# TASK DESCRIPTION
Lines before the one containing "Food Surfaces & Toys" are left out; return that line and all lines after it, exactly, through the end of the records below.

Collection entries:
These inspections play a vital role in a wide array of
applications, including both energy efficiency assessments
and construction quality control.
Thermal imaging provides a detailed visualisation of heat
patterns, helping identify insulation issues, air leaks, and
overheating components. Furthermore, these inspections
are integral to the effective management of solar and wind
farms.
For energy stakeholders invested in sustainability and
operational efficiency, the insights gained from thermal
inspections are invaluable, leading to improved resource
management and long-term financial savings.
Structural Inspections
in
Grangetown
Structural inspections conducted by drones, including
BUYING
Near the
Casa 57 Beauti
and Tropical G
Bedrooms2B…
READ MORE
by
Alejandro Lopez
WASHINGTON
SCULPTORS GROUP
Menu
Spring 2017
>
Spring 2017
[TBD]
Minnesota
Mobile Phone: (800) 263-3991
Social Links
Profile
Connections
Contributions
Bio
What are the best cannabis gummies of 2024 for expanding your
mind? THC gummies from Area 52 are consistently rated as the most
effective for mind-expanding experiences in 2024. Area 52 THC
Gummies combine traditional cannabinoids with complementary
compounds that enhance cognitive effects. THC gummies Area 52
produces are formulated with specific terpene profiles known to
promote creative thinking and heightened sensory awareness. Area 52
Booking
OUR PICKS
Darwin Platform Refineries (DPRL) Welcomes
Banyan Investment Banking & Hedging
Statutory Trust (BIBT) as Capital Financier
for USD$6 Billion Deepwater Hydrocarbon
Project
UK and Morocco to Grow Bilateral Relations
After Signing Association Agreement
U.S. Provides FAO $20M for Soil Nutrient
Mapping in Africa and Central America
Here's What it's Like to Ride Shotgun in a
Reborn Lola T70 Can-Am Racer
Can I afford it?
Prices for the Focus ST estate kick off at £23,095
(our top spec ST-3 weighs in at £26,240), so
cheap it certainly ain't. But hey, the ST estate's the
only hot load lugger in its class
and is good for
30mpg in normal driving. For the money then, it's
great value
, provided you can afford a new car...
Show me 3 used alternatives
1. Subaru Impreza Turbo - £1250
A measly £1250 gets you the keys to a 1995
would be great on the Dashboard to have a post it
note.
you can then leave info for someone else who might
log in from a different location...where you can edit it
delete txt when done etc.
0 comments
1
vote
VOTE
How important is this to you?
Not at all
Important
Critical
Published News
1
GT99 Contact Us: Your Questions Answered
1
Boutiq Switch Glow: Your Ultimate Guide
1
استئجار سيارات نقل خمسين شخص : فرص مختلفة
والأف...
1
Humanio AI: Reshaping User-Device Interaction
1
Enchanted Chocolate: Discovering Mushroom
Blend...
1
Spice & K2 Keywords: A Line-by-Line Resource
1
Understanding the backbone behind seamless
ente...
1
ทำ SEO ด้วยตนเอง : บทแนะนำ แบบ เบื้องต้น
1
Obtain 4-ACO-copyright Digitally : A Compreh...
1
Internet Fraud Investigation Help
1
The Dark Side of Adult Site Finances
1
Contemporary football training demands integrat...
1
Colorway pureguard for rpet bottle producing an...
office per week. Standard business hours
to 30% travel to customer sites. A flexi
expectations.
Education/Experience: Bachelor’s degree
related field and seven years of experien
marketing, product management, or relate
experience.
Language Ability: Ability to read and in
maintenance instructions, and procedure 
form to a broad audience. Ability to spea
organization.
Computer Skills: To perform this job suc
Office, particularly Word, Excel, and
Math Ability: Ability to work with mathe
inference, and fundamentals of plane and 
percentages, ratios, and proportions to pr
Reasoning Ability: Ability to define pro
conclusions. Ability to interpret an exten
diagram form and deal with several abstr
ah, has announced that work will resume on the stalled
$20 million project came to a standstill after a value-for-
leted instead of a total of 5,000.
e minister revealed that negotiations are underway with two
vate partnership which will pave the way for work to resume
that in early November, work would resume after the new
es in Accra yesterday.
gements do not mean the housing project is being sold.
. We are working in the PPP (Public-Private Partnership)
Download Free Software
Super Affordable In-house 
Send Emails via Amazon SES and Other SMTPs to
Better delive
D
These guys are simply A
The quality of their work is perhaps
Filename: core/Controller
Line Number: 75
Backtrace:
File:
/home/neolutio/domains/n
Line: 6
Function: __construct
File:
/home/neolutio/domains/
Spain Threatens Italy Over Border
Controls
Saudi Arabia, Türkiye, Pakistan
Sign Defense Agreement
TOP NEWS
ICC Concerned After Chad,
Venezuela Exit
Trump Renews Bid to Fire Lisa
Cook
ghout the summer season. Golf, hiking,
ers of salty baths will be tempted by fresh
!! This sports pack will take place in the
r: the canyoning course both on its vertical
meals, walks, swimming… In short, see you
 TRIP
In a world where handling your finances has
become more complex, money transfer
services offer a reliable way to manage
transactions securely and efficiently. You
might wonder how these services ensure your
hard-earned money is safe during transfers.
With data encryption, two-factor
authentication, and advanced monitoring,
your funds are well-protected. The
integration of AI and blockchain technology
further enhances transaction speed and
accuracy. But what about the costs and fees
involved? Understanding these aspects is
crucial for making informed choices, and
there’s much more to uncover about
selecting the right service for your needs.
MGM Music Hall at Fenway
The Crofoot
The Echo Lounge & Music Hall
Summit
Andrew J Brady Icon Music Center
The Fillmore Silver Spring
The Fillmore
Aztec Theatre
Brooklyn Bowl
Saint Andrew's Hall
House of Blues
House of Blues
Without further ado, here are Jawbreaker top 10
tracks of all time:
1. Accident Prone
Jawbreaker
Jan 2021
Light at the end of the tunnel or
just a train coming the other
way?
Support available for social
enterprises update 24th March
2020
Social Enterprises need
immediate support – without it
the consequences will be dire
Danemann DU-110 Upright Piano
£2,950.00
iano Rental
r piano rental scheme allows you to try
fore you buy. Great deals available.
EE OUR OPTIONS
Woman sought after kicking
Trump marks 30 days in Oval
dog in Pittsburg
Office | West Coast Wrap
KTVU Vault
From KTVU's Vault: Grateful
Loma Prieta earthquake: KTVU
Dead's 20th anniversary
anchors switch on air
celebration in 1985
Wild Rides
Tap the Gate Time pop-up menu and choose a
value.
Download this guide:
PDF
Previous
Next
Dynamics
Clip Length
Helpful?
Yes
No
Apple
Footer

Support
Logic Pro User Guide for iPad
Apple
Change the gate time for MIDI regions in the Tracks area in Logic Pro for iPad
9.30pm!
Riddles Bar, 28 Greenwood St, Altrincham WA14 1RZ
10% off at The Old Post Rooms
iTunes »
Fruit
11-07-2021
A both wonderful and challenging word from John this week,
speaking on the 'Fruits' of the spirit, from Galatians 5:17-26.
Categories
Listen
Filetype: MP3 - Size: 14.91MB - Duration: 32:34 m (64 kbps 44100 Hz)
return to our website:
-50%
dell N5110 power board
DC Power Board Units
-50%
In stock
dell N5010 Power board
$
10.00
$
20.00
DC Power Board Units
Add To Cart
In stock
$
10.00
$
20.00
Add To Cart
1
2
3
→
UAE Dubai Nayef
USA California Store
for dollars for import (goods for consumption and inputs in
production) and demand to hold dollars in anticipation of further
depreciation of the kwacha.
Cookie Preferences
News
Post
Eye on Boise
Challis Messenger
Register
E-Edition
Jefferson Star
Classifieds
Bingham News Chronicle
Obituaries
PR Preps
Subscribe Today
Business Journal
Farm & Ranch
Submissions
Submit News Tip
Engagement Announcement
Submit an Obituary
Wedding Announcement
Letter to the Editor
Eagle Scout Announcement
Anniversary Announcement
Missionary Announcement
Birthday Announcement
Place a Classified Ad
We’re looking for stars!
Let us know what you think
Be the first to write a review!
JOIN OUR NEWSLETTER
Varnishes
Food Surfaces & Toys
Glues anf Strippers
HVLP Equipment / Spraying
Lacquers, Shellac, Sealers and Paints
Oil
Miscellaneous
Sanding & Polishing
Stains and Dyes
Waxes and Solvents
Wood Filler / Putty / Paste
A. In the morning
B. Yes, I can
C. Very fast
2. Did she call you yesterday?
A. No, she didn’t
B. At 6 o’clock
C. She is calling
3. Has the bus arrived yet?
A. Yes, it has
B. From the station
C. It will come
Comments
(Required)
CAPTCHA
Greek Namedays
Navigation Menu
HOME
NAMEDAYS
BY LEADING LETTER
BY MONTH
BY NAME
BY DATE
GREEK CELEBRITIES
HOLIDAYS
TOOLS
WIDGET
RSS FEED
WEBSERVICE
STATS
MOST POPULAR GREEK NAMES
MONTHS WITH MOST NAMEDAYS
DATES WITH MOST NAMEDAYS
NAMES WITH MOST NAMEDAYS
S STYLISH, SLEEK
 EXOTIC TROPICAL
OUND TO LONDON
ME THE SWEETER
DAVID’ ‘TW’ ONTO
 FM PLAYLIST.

# REPLY TO THE TASK
Food Surfaces & Toys
Glues anf Strippers
HVLP Equipment / Spraying
Lacquers, Shellac, Sealers and Paints
Oil
Miscellaneous
Sanding & Polishing
Stains and Dyes
Waxes and Solvents
Wood Filler / Putty / Paste
A. In the morning
B. Yes, I can
C. Very fast
2. Did she call you yesterday?
A. No, she didn’t
B. At 6 o’clock
C. She is calling
3. Has the bus arrived yet?
A. Yes, it has
B. From the station
C. It will come
Comments
(Required)
CAPTCHA
Greek Namedays
Navigation Menu
HOME
NAMEDAYS
BY LEADING LETTER
BY MONTH
BY NAME
BY DATE
GREEK CELEBRITIES
HOLIDAYS
TOOLS
WIDGET
RSS FEED
WEBSERVICE
STATS
MOST POPULAR GREEK NAMES
MONTHS WITH MOST NAMEDAYS
DATES WITH MOST NAMEDAYS
NAMES WITH MOST NAMEDAYS
S STYLISH, SLEEK
 EXOTIC TROPICAL
OUND TO LONDON
ME THE SWEETER
DAVID’ ‘TW’ ONTO
 FM PLAYLIST.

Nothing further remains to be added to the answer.